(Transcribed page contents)
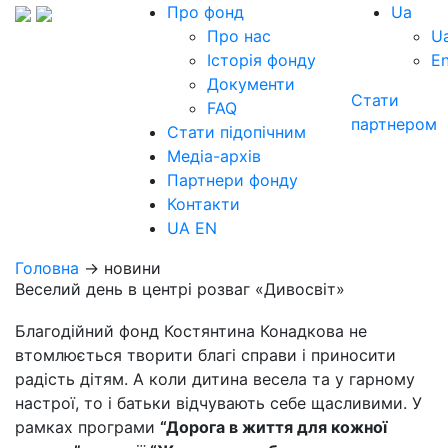
Про фонд
Ua
Про нас
U
Історія фонду
E
Документи
Стати
FAQ
партнером
Стати підопічним
Медіа-архів
Партнери фонду
Контакти
UA
EN
Головна
→ новини
Веселий день в центрі розваг «Дивосвіт»
Благодійний фонд Костянтина Конадкова не
втомлюється творити благі справи і приносити
радість дітям. А коли дитина весела та у гарному
настрої, то і батьки відчувають себе щасливими. У
рамках програми
“Дорога в життя для кожної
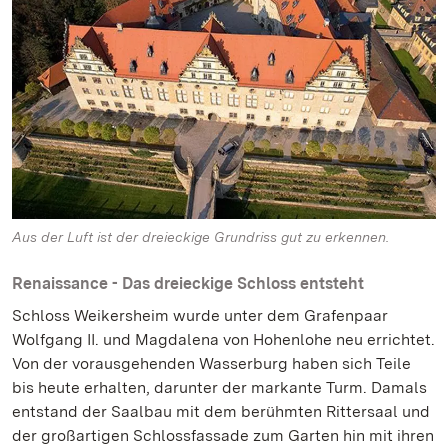
Aus der Luft ist der dreieckige Grundriss gut zu erkennen.
Renaissance - Das dreieckige Schloss entsteht
Schloss Weikersheim wurde unter dem Grafenpaar
Wolfgang II. und Magdalena von Hohenlohe neu errichtet.
Von der vorausgehenden Wasserburg haben sich Teile
bis heute erhalten, darunter der markante Turm. Damals
entstand der Saalbau mit dem berühmten Rittersaal und
der großartigen Schlossfassade zum Garten hin mit ihren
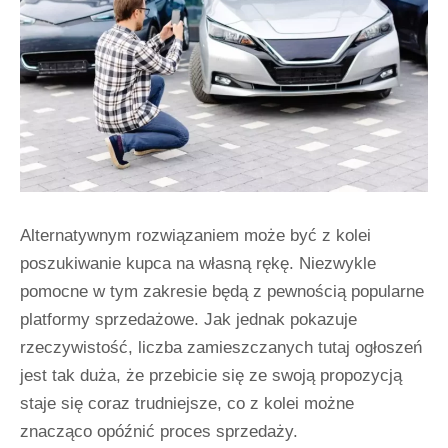
Alternatywnym rozwiązaniem może być z kolei
poszukiwanie kupca na własną rękę. Niezwykle
pomocne w tym zakresie będą z pewnością popularne
platformy sprzedażowe. Jak jednak pokazuje
rzeczywistość, liczba zamieszczanych tutaj ogłoszeń
jest tak duża, że przebicie się ze swoją propozycją
staje się coraz trudniejsze, co z kolei możne
znacząco opóźnić proces sprzedaży.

Task to complete:
The answer must be every line of the data that contains the word "kolei".

Solution to this task:
Alternatywnym rozwiązaniem może być z kolei
staje się coraz trudniejsze, co z kolei możne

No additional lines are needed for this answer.